Multisensoriality is not just a pedagogical fad. It’s about developing irreplaceable human qualities: curiosity, creativity, empathy and critical thinking. It’s what will enable future adults to live in the world, to find their place in it, to understand it, to benefit from it and to improve it, rather than being subjected to it. Above all, it is what enables human beings to connect with the world and with others.
It’s also about connecting with time. To break with the tyranny of immediacy. I’m delighted that two of the projects rewarded this year are part of this approach.
- That of Jules Dejou and the NEUROPOP team from the Lyon Neuroscience Research Centre, our 2nd Scientific Prize. It is fascinating to understand the way in which a smell can create a lasting link between emotions, memories and the construction of the self from a very young age.

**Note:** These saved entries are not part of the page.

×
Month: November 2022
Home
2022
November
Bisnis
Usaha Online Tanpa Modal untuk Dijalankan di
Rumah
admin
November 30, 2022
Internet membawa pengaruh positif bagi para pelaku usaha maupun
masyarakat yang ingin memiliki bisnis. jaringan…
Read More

- And our 1st prize for educational action, supported by the “Les Corallines” association, which aims to forge an emotional link with heritage and history.

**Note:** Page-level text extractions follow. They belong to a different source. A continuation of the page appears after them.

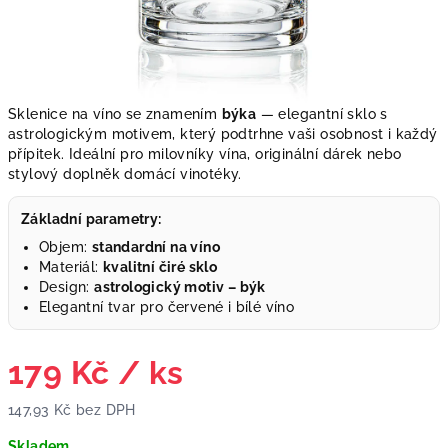
Sklenice na víno se znamením
býka
— elegantní sklo s
astrologickým motivem, který podtrhne vaši osobnost i každý
přípitek. Ideální pro milovníky vína, originální dárek nebo
stylový doplněk domácí vinotéky.
Základní parametry:
Objem:
standardní na víno
Materiál:
kvalitní čiré sklo
Design:
astrologický motiv – býk
Elegantní tvar pro červené i bílé víno
179 Kč
/ ks
147,93 Kč bez DPH
Měrná
Skladem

Finally, multi-sensoriality is a promise of inclusion. Every pupil learns differently: some by gesture, some by sound, some by image. By multiplying the number of sensory inputs, we are multiplying the chances of everyone succeeding.
We make diversity not an obstacle, but an opportunity, an educational asset.
Of course, multisensoriality has not yet revealed all its secrets. We need to support all the researchers who will help us to better understand and invent the right educational approaches for future generations. I am delighted that the 1st Scientific Prize has been awarded to Marianne Latinus and the teams from the iBraiN laboratory, for their study of the multi-sensory profiles of young children. I have noted the promise of this research in the field of neurodevelopmental disorders. It’s a subject to which we at Cap Enfants are very committed.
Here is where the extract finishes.